Unlike the main floor’s drywalled ceiling decorated with beams, we chose something with a bit more farmhouse flavor for the upstairs, which would house a bathroom, bedroom and my office: Pickled, planked plywood.
We’d seen Tyler’s cousin’s husband turn plain old plywood into beautiful planked flooring when we were camped in their yard (was that only last year?), and we thought we could copy the idea on our ceiling.
Pickling and installing the ceiling was a multi-step process that began with a good day’s work ripping boards on the table saw. Tyler chose to do this with me on an otherwise quiet Saturday.
The table saw is not my favorite piece of equipment since it carried with it the threat of cutting off one’s digits. But the boards were too big for Tyler to cut straight without help, so the foreman tagged me as his crew.
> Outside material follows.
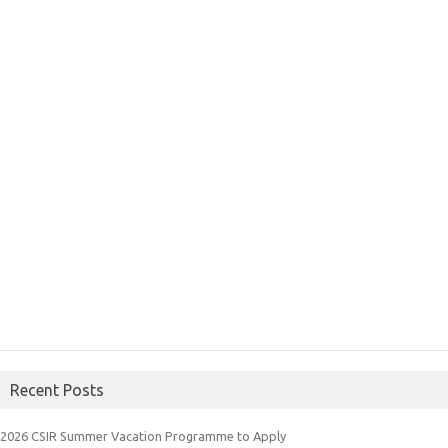
Recent Posts
2026 CSIR Summer Vacation Programme to Apply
I caught on quickly when to push, when to pull and when to catch newly sawn pieces of lumber, but let me tell you, 20 pieces of plywood is a lot of 5.75-inch planks. And a half a bagel for breakfast wasn’t enough to fuel the manual labor. We took a couple of water breaks, but by the end, my self-talk sounded like this (if you could have heard it over the whine of the saw):
“Think about sawing, not about lunch. Don’t let Tyler’s fingers get cut. Seventeen planks to go. Who left the front door open? Concentrate on the saw. Tyler, be careful. Don’t slip in the sawdust. Don’t pull too fast. Watch Tyler’s fingers. Sixteen planks to go. Do I want tacos or a bratwurst for lunch? Don’t think about lunch. Step over the pile of sawdust. Watch Tyler’s fingers. Is that fifteen or fourteen? Keep the plank straight. Don’t push too hard. Watch Tyler’s fingers.”
Finally, the stacks of plywood were piles of planks.
We still had days of sanding and painting and nailing ahead of us before we’d have a finished ceiling, but Step One was complete and so were Tyler’s hands.
Time for lunch.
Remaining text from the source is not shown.